I think when you’re looking at provisioning IT infrastructure, infrastructure-as-code is really important because it makes it possible to automate and then you’re managing and provisioning infrastructure through code instead of a manual process. So, that would be the key way, I think.
Michael Fitzurka: Is there something that can be done also … I mean, part of the DevSecOps approach is to experiment with different provisioning, with different tools and different technologies. But sometimes that can be hampered by purchasing cycles and getting that. Is there something to address that as well? Are we looking at that at the Air Force?

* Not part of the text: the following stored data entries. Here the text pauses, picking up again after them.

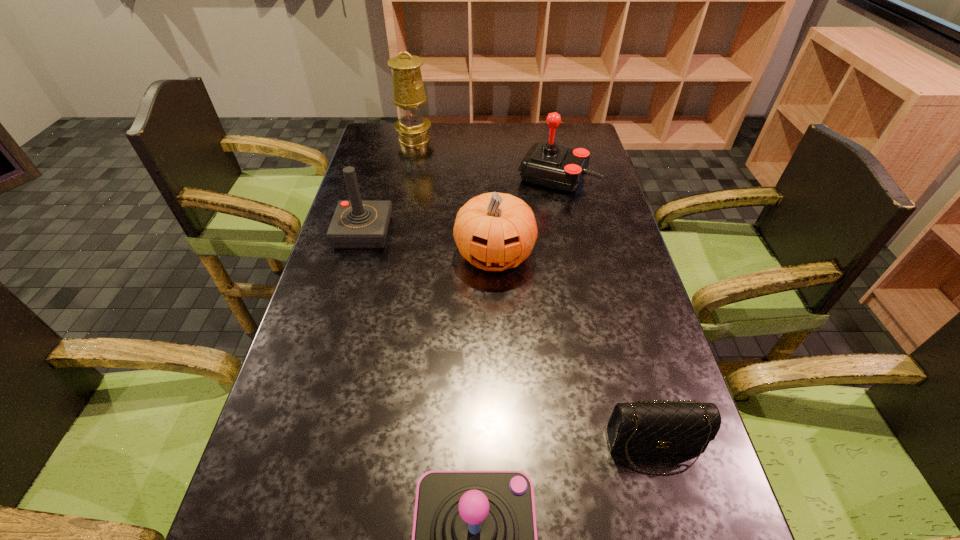 Where is `vacant space at the right edge of the desktop`? This screenshot has width=960, height=540. vacant space at the right edge of the desktop is located at coordinates click(570, 230).

Where is `free location at the far left corner`? This screenshot has height=540, width=960. free location at the far left corner is located at coordinates (365, 147).

Locate an element on the screen. The width and height of the screenshot is (960, 540). vacant space at the far right corner of the desktop is located at coordinates (561, 143).

You are a GUI agent. You are given a task and a screenshot of the screen. Output one action in this format:
    pyautogui.click(x=<x>, y=<y>)
    Task: Click on the free space between the rightmost joystick and the leftmost joystick
    Image resolution: width=960 pixels, height=540 pixels.
    Given the screenshot: What is the action you would take?
    pyautogui.click(x=461, y=205)

This screenshot has height=540, width=960. I want to click on free space between the clutch bag and the oil lamp, so click(535, 293).

The image size is (960, 540). What are the coordinates of `empty space that is in between the pumpkin and the tallest object` in the screenshot? It's located at (454, 197).

Locate an element on the screen. The width and height of the screenshot is (960, 540). vacant point located between the second farthest joystick and the pumpkin is located at coordinates (429, 244).

Find the location of a particular element. The height and width of the screenshot is (540, 960). free space between the second farthest object and the clutch bag is located at coordinates (606, 312).

The width and height of the screenshot is (960, 540). I want to click on empty space that is in between the clutch bag and the pumpkin, so click(574, 351).

Where is `vacant point located between the pumpkin and the clutch bag`? vacant point located between the pumpkin and the clutch bag is located at coordinates (574, 351).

Kaitlin Bulavinetz: Yeah, I think when it comes to buying tools and the purchasing cycles, that’s where agile contracting and that’s where buying capacity of work, instead of buying requirements is a key part of it. Because you are not saying we need this specific tool, or we need this specific thing, and we are not deviating from that at all.
It enables you to be more flexible. So that, as you keep going through the work, eventually you’re going to need to make some adjustments. That’s just life! So, it gives you that ability to make those adjustments and to work with the vendors who are part of the team so that you’re able to leverage their expertise and you’re able to use different capabilities.
Yeah, so it’s a big piece of it. Flexibility is huge.
Rick Stewart: And I think the need to have the vendors continuously improve their products and innovation based on discussions and interaction with your agency personnel in order to make their product or service even better.
So, it benefits both; obviously the agency and the vendor themselves. And not just, get into a pit and compete, but to collaborate and search for the actual need in the service as opposed to just trying to compete and win an award.
Kaitlin Bulavinetz: Yeah, it’s very true. Again, it’s a different way of looking at things. I think it’s exciting because in the private sector, you see companies teamed together all the time because we recognize that one company might be stronger at X, and they’re stronger at Y, and together they’re able to get what it needs to be done. So, it’s really just enabling teaming in real time so that you’re not forced to make those … to be locked into those decisions right off the bat, that maybe it looks like it’d be the best idea at the very, very beginning but as you get further and further into the project, well, you need to bring in another team, you need to bring in another teammate.
You don’t want to get … it can take a long time to make those contractual changes. When you’re trying to move at the speed of relevance, sometimes you just don’t have that luxury of time. So, having that flexibility in the contracts that give the guidance but also enable the vendors to really do what they do best. Everybody can contribute with their best work.
Rick Stewart: There’s enough work out there to everybody.
Kaitlin Bulavinetz: Yes, there’s a lot there. Yeah.
Rick Stewart: Well thank you, Kaitlin. And I think we can all agree that this topic in particular from the DLT perspective and other service providers is the Rosetta Stone in terms of dealing with the public sector and it’s very refreshing to hear the innovator approach that the U.S. Air Force is taking.
We’re trying to provide the tools and the playing field for people to compete and also contribute to the overall success of your mission. Which is the biggest goal that everyone has as a U.S. taxpayer is to make sure that the Air Force is successful in achieving their mission and we do it cost effectively and we do it for the right reason.
So, thank you for all your time. And thank you for all of the previous episodes that we’ve had with ContinuousX and we’d like to thank our listeners for their time and attention as we continuously strive to “Solve for X in the SDLC equation.”